A Malay song on my list that almost became an ear worm is Faizal Tahir’s X Missing U, sung by Faizal, Dayang Nurfaizah, Yonnyboi and Tuju. This is one catchy and brilliantly performed number.
It’s so good that I’m not surprised Chinese superstar G.E.M. has recorded a Mandarin version of it, renamed I’ll Be Missing You.
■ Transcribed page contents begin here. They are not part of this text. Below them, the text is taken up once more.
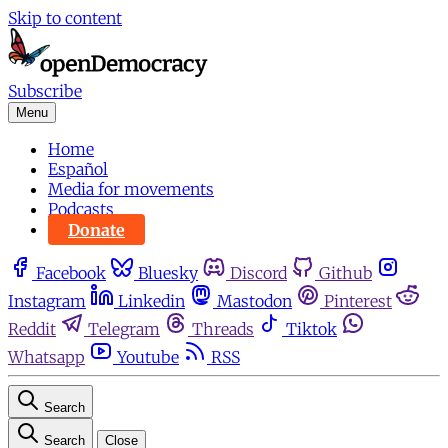
Skip to content
Subscribe
Menu
Home
Español
Media for movements
Podcasts
Donate
Facebook
Bluesky
Discord
Github
Instagram
Linkedin
Mastodon
Pinterest
Reddit
Telegram
Threads
Tiktok
Whatsapp
Youtube
RSS
Search
Search
Close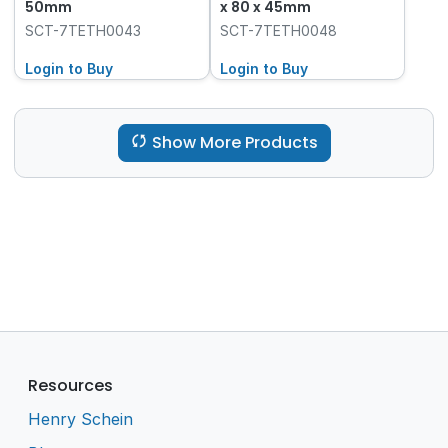
50mm
x 80 x 45mm
SCT-7TETH0043
SCT-7TETH0048
Login to Buy
Login to Buy
Show More Products
Resources
Henry Schein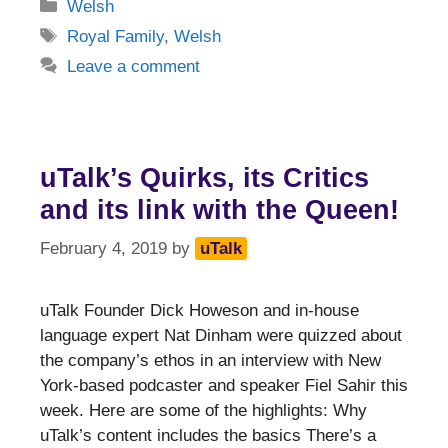
Categories
Welsh
Tags
Royal Family
,
Welsh
Leave a comment
uTalk’s Quirks, its Critics
and its link with the Queen!
February 4, 2019
by
uTalk
uTalk Founder Dick Howeson and in-house
language expert Nat Dinham were quizzed about
the company’s ethos in an interview with New
York-based podcaster and speaker Fiel Sahir this
week. Here are some of the highlights: Why
uTalk’s content includes the basics There’s a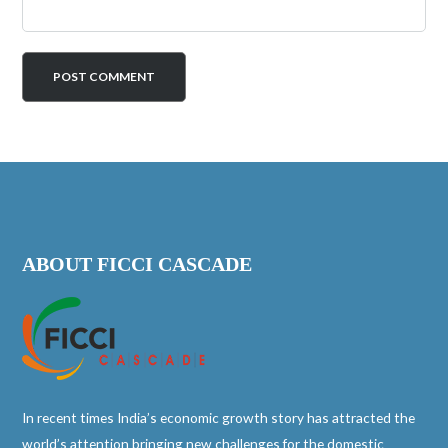
ABOUT FICCI CASCADE
In recent times India’s economic growth story has attracted the
world’s attention bringing new challenges for the domestic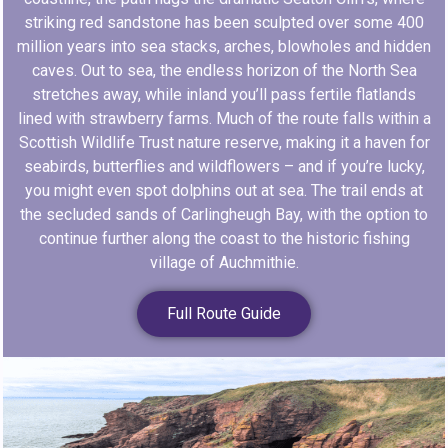
striking red sandstone has been sculpted over some 400
million years into sea stacks, arches, blowholes and hidden
caves. Out to sea, the endless horizon of the North Sea
stretches away, while inland you’ll pass fertile flatlands
lined with strawberry farms. Much of the route falls within a
Scottish Wildlife Trust nature reserve, making it a haven for
seabirds, butterflies and wildflowers – and if you’re lucky,
you might even spot dolphins out at sea. The trail ends at
the secluded sands of Carlingheugh Bay, with the option to
continue further along the coast to the historic fishing
village of Auchmithie.
Full Route Guide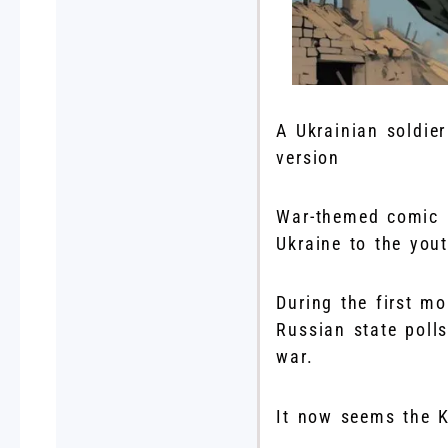
A Ukrainian soldie
version
War-themed comic b
Ukraine to the yout
During the first mo
Russian state poll
war.
It now seems the K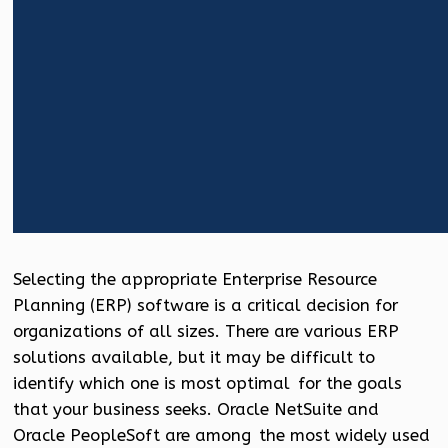
Selecting the appropriate Enterprise Resource
Planning (ERP) software is a critical decision for
organizations of all sizes. There are various ERP
solutions available, but it may be difficult to
identify which one is most optimal for the goals
that your business seeks. Oracle NetSuite and
Oracle PeopleSoft are among the most widely used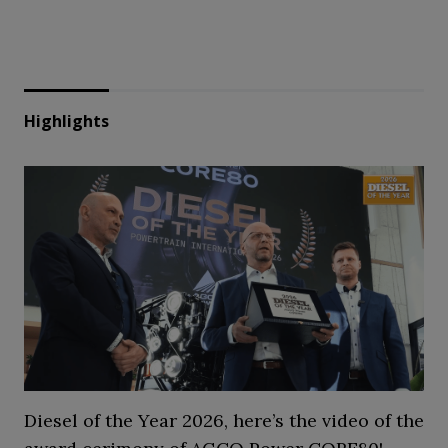
Highlights
Diesel of the Year 2026, here’s the video of the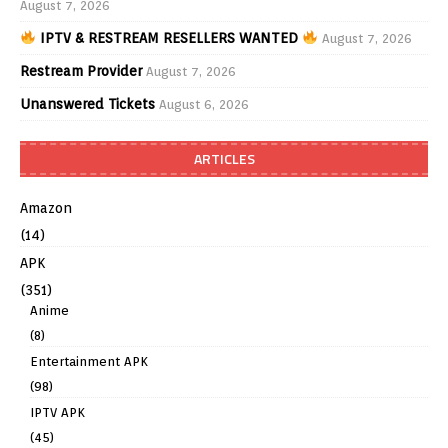
August 7, 2026
IPTV & RESTREAM RESELLERS WANTED
August 7, 2026
Restream Provider
August 7, 2026
Unanswered Tickets
August 6, 2026
ARTICLES
Amazon
(14)
APK
(351)
Anime
(8)
Entertainment APK
(98)
IPTV APK
(45)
It’s been doing well since its Dec 21 release on YouTube, with more than 1.1 million views.
Lastly, I want to mention a 33-year-old song that is on repeat play: Billy Joel’s We Didn’t Start The Fire.
Joel was jolted into writing it after meeting a 21-year-old man, who, dismayed by the state of the world in 1989, wished he had grown up in the 1950s when “nothing happened”. In the song, Joel listed 118 historical people and events taking place in the 40 years since his birth in 1949.
In a way, the song is outdated, but in it is a line, “Children of thalidomide”, which refers to the “biggest manmade medical disaster ever” in the late 1950s and early 1960s, when a German pharmaceutical company aggressively pushed the use of thalidomide in pregnant women, resulting in more than 10,000 children born with severe deformities, as well as thousands of miscarriages.
But America avoided the tragedy because one US Food and Drug Administration (FDA) reviewer, Frances Kelsey, who was in charge of approving the drug, refused to do so.
Despite pressure from thalidomide’s manufacturer, Kelsey was not convinced it was safe and wanted more data to show the drug was not harmful to the foetus.
She did this even though the drug had been approved in Canada, as well as more than 20 European and African countries.
Her concerns were tragically proven correct. Her firm stance and the ensuing public outcry led to the US Congress passing legislation in October 1962 to strengthen drug safety regulations. This included stricter testing and the requirement that the effectiveness of drugs should be established prior to marketing.
I wonder what the late Kelsey would have thought of the way the US FDA gave emergency approval to the present crop of Covid-19 vaccines and how they are being administered to pregnant women and children.
Sorry, I did say I wasn’t going to talk about vaccines. Blame it on Covid-19-induced cabin fever.
The views expressed here are the writer's own.